** AVAILABLE DATA follows **
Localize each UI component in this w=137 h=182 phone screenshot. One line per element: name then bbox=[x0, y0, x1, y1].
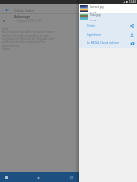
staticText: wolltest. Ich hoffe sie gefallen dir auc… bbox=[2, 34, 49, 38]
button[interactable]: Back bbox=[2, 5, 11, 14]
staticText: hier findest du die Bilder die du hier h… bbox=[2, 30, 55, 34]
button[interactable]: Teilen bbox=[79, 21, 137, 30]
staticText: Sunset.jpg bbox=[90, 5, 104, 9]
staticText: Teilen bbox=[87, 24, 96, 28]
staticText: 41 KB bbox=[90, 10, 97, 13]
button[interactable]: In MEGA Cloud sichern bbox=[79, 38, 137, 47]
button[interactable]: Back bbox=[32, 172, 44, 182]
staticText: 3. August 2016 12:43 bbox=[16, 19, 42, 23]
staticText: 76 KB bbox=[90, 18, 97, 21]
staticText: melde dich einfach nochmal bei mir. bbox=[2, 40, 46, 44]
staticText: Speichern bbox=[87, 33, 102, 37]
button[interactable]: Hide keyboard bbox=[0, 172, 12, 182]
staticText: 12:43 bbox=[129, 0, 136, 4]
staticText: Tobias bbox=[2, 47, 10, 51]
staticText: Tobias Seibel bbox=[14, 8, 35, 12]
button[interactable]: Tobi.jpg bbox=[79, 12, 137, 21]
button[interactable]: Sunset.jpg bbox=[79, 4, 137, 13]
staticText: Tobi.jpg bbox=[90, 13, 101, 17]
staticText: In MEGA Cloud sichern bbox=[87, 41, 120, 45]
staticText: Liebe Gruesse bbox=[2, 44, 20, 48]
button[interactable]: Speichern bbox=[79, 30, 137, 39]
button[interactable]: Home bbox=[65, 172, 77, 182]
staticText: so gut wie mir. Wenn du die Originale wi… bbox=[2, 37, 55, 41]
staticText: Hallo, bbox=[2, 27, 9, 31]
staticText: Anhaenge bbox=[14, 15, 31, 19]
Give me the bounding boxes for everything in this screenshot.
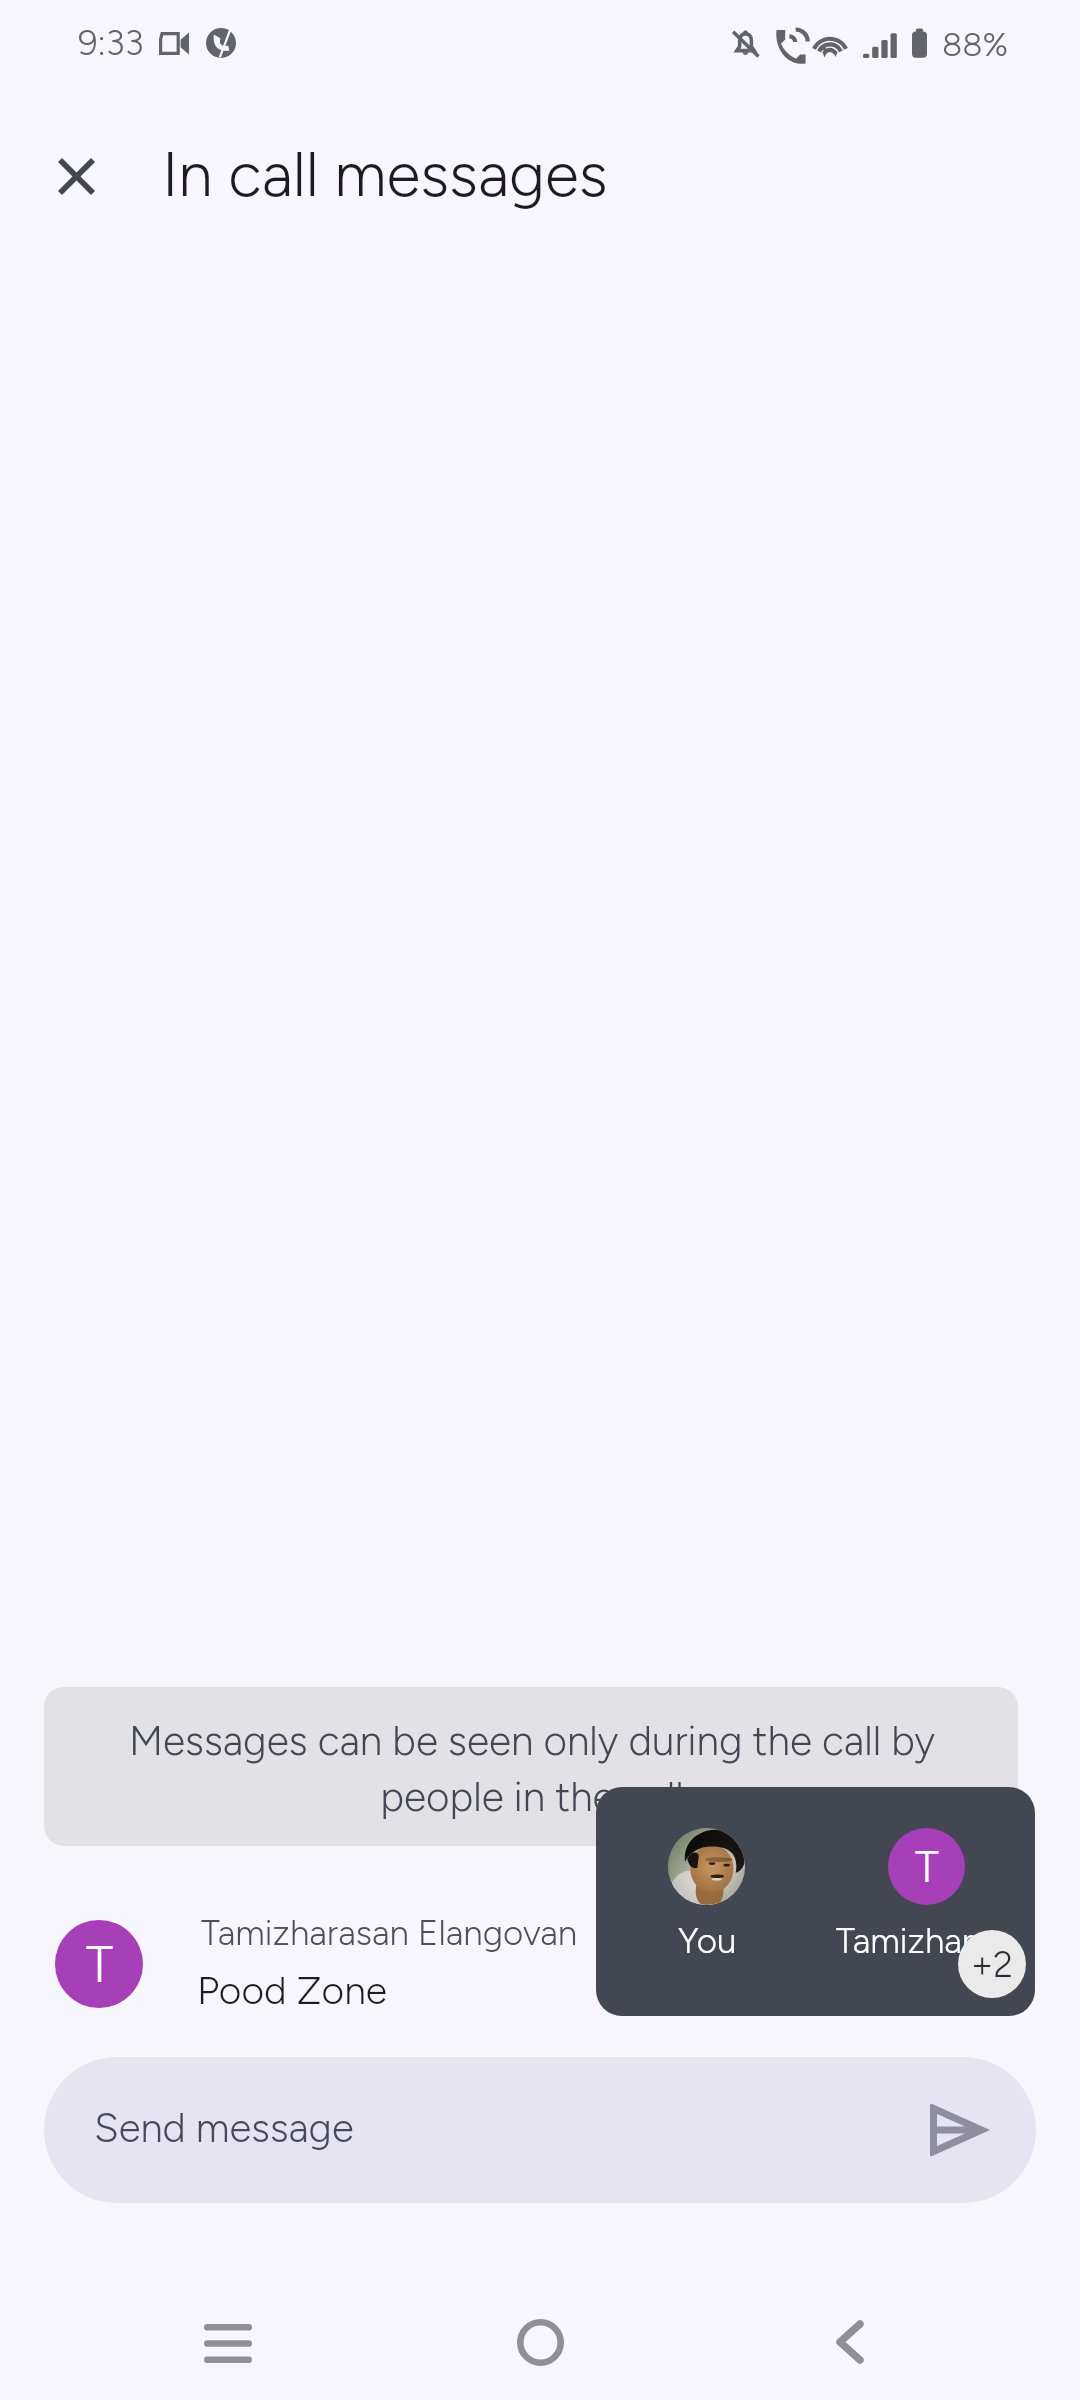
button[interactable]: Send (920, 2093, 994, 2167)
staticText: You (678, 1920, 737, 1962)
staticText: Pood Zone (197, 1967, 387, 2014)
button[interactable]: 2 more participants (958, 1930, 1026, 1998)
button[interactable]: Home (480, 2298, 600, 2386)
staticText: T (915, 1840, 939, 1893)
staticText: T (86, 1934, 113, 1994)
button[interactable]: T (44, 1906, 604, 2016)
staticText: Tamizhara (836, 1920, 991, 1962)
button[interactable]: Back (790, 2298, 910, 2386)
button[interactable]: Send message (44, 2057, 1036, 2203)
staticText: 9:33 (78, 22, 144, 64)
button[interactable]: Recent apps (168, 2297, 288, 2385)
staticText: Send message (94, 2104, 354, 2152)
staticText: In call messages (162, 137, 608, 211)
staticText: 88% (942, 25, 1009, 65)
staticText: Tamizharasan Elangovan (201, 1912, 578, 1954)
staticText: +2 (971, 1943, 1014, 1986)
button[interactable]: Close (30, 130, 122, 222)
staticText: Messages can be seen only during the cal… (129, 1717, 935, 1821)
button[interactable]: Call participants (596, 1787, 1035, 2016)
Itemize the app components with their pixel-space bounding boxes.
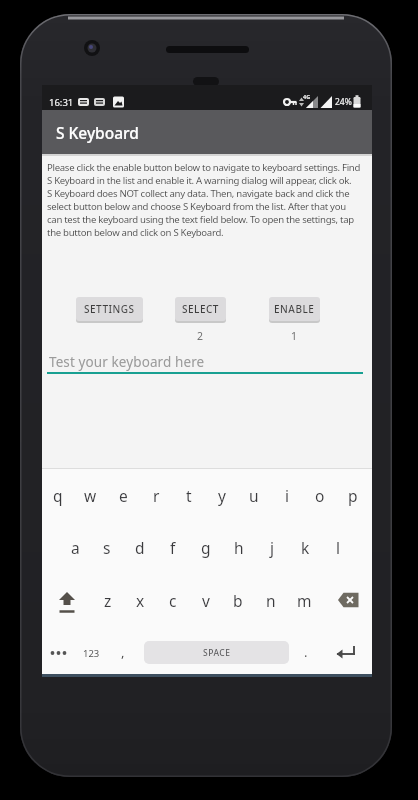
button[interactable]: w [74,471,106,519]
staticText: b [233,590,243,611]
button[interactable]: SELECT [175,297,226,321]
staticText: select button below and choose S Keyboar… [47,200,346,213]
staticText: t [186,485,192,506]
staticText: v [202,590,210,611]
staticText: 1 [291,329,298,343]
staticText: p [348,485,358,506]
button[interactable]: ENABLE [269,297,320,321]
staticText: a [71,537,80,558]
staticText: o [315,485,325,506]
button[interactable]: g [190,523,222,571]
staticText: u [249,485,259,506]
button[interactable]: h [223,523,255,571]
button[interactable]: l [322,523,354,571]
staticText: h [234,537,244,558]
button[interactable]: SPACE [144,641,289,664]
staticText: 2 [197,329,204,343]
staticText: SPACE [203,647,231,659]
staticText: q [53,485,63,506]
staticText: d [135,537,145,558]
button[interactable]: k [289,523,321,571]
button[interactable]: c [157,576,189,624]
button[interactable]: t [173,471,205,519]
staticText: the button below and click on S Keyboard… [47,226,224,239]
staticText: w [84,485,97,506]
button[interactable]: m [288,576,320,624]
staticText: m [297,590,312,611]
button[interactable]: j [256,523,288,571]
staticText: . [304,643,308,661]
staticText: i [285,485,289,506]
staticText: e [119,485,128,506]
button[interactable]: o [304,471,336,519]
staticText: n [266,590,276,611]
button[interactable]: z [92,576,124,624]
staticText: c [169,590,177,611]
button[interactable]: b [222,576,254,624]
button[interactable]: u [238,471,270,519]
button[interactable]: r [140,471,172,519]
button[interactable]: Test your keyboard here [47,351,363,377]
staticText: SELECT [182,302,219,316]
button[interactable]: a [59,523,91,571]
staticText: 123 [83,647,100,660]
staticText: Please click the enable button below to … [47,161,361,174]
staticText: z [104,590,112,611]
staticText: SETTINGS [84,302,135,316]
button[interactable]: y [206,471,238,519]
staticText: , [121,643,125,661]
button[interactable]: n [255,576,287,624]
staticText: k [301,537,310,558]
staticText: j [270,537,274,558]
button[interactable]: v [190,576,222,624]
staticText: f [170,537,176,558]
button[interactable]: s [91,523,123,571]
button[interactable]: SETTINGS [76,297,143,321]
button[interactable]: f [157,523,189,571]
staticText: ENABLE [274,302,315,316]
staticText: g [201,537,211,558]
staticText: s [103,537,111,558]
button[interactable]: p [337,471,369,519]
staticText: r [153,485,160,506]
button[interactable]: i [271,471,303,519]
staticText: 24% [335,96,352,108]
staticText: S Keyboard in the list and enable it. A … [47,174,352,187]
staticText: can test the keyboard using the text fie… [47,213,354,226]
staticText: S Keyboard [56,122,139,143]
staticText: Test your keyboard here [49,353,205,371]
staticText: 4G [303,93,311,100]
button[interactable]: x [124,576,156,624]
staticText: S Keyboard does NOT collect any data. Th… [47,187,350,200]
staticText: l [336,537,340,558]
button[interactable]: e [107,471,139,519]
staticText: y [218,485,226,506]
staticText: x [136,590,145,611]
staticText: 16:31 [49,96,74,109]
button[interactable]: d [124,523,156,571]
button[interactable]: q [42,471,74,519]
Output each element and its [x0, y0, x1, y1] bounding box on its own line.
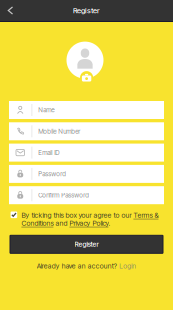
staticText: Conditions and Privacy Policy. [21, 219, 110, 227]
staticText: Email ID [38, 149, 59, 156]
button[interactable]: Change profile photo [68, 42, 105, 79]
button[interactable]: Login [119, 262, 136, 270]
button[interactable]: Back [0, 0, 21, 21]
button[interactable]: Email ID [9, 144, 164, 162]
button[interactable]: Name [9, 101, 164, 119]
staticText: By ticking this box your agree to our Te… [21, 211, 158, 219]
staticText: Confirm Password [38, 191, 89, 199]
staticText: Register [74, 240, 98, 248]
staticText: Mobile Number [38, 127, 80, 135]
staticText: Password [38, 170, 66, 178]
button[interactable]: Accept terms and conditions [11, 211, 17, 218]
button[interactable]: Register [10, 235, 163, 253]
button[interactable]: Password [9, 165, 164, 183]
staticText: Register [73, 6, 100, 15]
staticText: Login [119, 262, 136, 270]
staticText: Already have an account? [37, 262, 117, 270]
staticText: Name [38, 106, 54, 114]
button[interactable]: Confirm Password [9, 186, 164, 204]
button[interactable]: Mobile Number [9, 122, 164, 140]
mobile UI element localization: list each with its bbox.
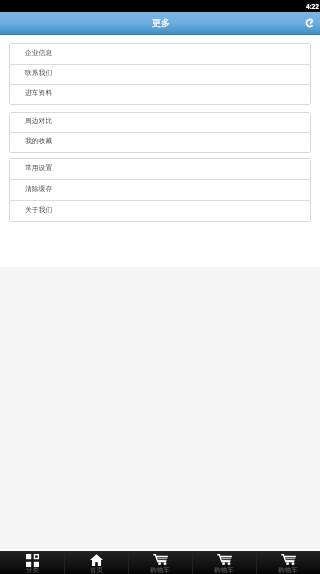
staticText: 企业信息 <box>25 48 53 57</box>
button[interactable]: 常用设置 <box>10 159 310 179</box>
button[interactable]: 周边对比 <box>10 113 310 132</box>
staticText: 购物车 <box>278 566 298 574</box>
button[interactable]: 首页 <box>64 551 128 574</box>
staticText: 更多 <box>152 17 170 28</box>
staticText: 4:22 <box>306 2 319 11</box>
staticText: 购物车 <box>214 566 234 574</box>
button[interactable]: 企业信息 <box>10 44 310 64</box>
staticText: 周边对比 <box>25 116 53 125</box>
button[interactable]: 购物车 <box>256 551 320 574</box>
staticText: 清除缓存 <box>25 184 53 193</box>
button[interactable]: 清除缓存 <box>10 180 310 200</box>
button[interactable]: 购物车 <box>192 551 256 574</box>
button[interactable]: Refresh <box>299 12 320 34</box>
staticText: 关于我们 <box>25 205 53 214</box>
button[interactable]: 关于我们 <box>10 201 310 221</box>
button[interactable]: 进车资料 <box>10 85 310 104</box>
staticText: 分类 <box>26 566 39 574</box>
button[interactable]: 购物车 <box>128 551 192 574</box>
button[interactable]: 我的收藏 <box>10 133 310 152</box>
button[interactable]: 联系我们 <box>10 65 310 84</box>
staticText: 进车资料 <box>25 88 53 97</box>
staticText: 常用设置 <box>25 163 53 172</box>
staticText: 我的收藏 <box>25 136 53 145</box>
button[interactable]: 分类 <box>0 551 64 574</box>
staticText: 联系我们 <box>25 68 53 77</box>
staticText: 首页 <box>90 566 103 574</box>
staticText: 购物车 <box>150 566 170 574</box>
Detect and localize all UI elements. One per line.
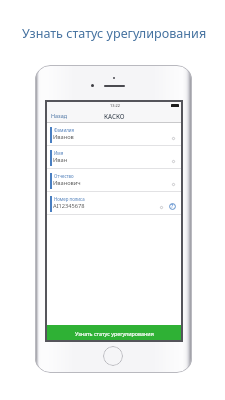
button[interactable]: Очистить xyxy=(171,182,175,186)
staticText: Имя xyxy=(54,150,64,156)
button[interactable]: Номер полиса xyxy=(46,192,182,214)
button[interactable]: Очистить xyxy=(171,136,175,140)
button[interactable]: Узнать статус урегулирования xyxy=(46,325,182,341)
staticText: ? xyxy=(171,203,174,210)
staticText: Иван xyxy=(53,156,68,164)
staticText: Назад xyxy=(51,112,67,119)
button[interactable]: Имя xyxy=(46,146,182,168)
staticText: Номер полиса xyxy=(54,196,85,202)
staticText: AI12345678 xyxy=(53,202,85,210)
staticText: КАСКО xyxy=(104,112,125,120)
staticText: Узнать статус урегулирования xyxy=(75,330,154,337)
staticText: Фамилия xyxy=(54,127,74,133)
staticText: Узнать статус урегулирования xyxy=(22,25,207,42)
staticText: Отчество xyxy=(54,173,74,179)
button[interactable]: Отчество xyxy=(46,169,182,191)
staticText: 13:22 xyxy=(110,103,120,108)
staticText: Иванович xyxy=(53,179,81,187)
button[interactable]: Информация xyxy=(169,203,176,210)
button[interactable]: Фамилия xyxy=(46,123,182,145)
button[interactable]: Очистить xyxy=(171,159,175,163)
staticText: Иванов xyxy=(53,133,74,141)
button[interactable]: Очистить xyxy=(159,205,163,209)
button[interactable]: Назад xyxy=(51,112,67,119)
** End of AVAILABLE DATA **
WHAT THE TASK REQUIRES:
Find and copy each line above that includes the string "联系我们".

RESULT OF THIS EXERCISE:
button[interactable]: 联系我们 <box>10 65 310 84</box>
staticText: 联系我们 <box>25 68 53 77</box>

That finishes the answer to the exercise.